> **WHAT TO DO**
Would you transcribe exactly the lines from the beginning of the records below through the line with "Anvisningsskyltar, 650x150", both included, omitting the pictures?

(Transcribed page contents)
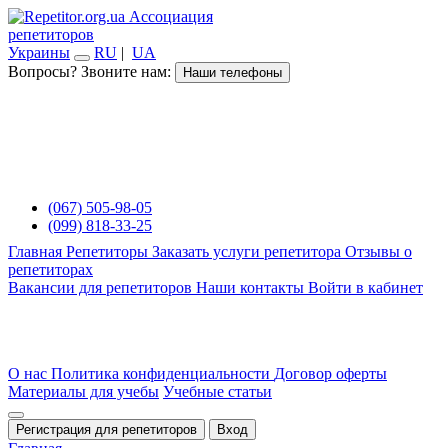
Ассоциация
репетиторов
Украины
RU
|
UA
Вопросы? Звоните нам:
Наши телефоны
(067) 505-98-05
(099) 818-33-25
Главная
Репетиторы
Заказать услуги репетитора
Отзывы о
репетиторах
Вакансии для репетиторов
Наши контакты
Войти в кабинет
О нас
Политика конфиденциальности
Договор оферты
Материалы для учебы
Учебные статьи
Регистрация для репетиторов
Вход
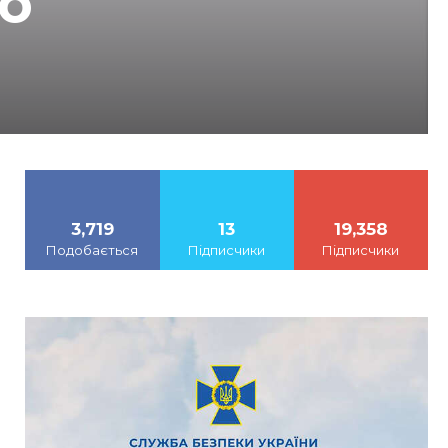
о
3,719
13
19,358
Подобається
Підписчики
Підписчики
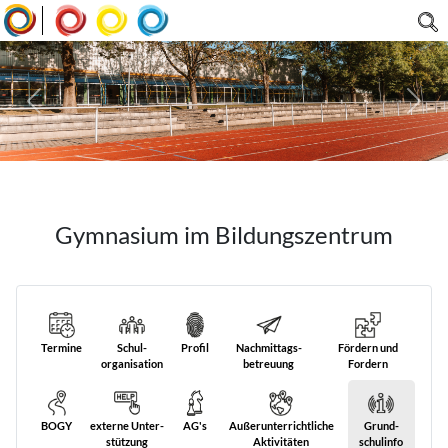
|
Gymnasium im Bildungszentrum
Termine
Schul­
Profil
Nach­mittags­
Fördern und
organisation
betreuung
Fordern
BOGY
externe Unter­
AG's
Außer­unterricht­liche
Grund­
stützung
Aktivitäten
schulinfo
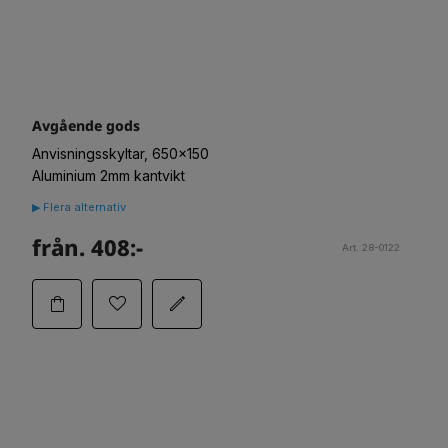
Avgående gods
Anvisningsskyltar, 650x150
Aluminium 2mm kantvikt
▶ Flera alternativ
från. 408:-
Art. 28-0122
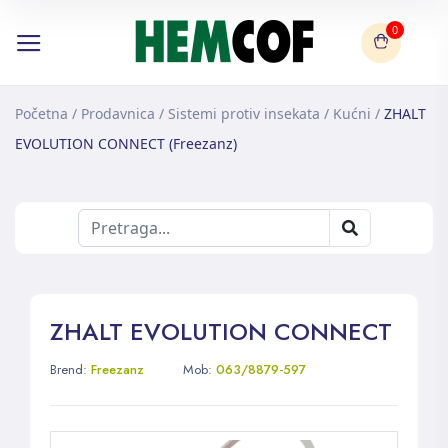
0
Početna
/
Prodavnica
/
Sistemi protiv insekata
/
Kućni
/
ZHALT
EVOLUTION CONNECT (Freezanz)
ZHALT EVOLUTION CONNECT
Brend:
Freezanz
Mob:
063/8879-597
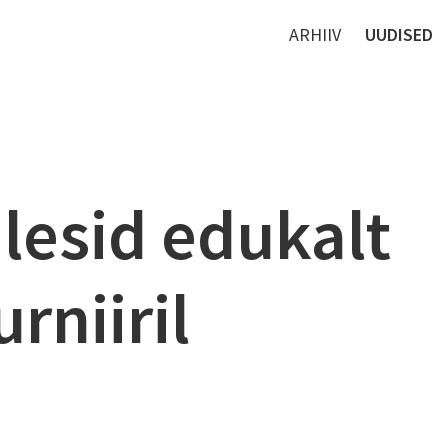
ARHIIV
UUDISED
alesid edukalt
rniiril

> **ANSWER TO THIS PROBLEM**
Ассоциация
репетиторов
Украины
RU
|
UA
Вопросы? Звоните нам:
Наши телефоны
(067) 505-98-05
(099) 818-33-25
Главная
Репетиторы
Заказать услуги репетитора
Отзывы о
репетиторах
Вакансии для репетиторов
Наши контакты
Войти в кабинет
О нас
Политика конфиденциальности
Договор оферты
Материалы для учебы
Учебные статьи
Регистрация для репетиторов
Вход
о
3,719
13
19,358
Подобається
Підписчики
Підписчики
|
Gymnasium im Bildungszentrum
Termine
Schul­
Profil
Nach­mittags­
Fördern und
organisation
betreuung
Fordern
BOGY
externe Unter­
AG's
Außer­unterricht­liche
Grund­
stützung
Aktivitäten
schulinfo
Avgående gods
Anvisningsskyltar, 650x150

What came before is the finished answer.